Oh, come on, even I was willing to let that one slide. After all, he said "looks like an ellipse" (emphasis added), which is rather different than being an ellipse. :P

milli360
2004-Mar-16, 07:42 PM
Did I say object? I meant planet. :)

Lorcan Faol
2004-Mar-16, 08:03 PM
Awesome, this is one of the few threads where I understand everything that has been said so far... but I'm sure if I give it a few more hours, there will be something way over my head.

Ripper 2.0
2004-Mar-16, 08:19 PM
I think we need to face up to the fact that Sedna is not the smallest planet, it is just a really big comet.

Madcat
2004-Mar-16, 08:33 PM
Now we need to get a convenient star and knock it out of the Oort cloud... 8)

Eroica
2004-Mar-16, 08:37 PM
We finally have an object whose orbit actually looks like an ellipse!

uh, all orbits are ellipses.
Yeah, but most of them, if plotted, look like circles, possibly slightly offset from the origin.
Whence it follows logically that circles look like ellipses! 8)

StarStuff
2004-Mar-16, 08:43 PM
Awesome, this is one of the few threads where I understand everything that has been said so far... but I'm sure if I give it a few more hours, there will be something way over my head.

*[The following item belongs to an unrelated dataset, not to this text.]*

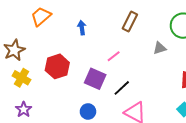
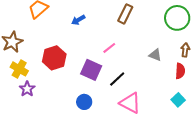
blue arrow: (82, 28) -> (78, 20), turned -112
gray triangle: (160, 48) -> (155, 55), moved, turned 40
purple star: (24, 109) -> (27, 89), moved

:lol: I know the feeling.... I'm hoping that if I hang around here for long enough, I'll be able to absorb some of the brilliance from other posters, just through osmosis.

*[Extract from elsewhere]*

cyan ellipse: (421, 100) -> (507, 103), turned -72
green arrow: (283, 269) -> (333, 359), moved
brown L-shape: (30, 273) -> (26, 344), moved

Don't get me wrong - I really do love it here! :)

JohnOwens
2004-Mar-16, 10:55 PM
Did I say object? I meant planet. :)

You do know you're just digging yourself in deeper with that, right? :wink:

milli360
2004-Mar-17, 12:02 AM
You do know you're just digging yourself in deeper with that, right?
<suspicious>no, why?</suspicious>

bearcub
2004-Mar-17, 12:17 AM
I beleive that John's referring to the fact that Sedna's being called a planetoid, and doesn't qualify as a planet.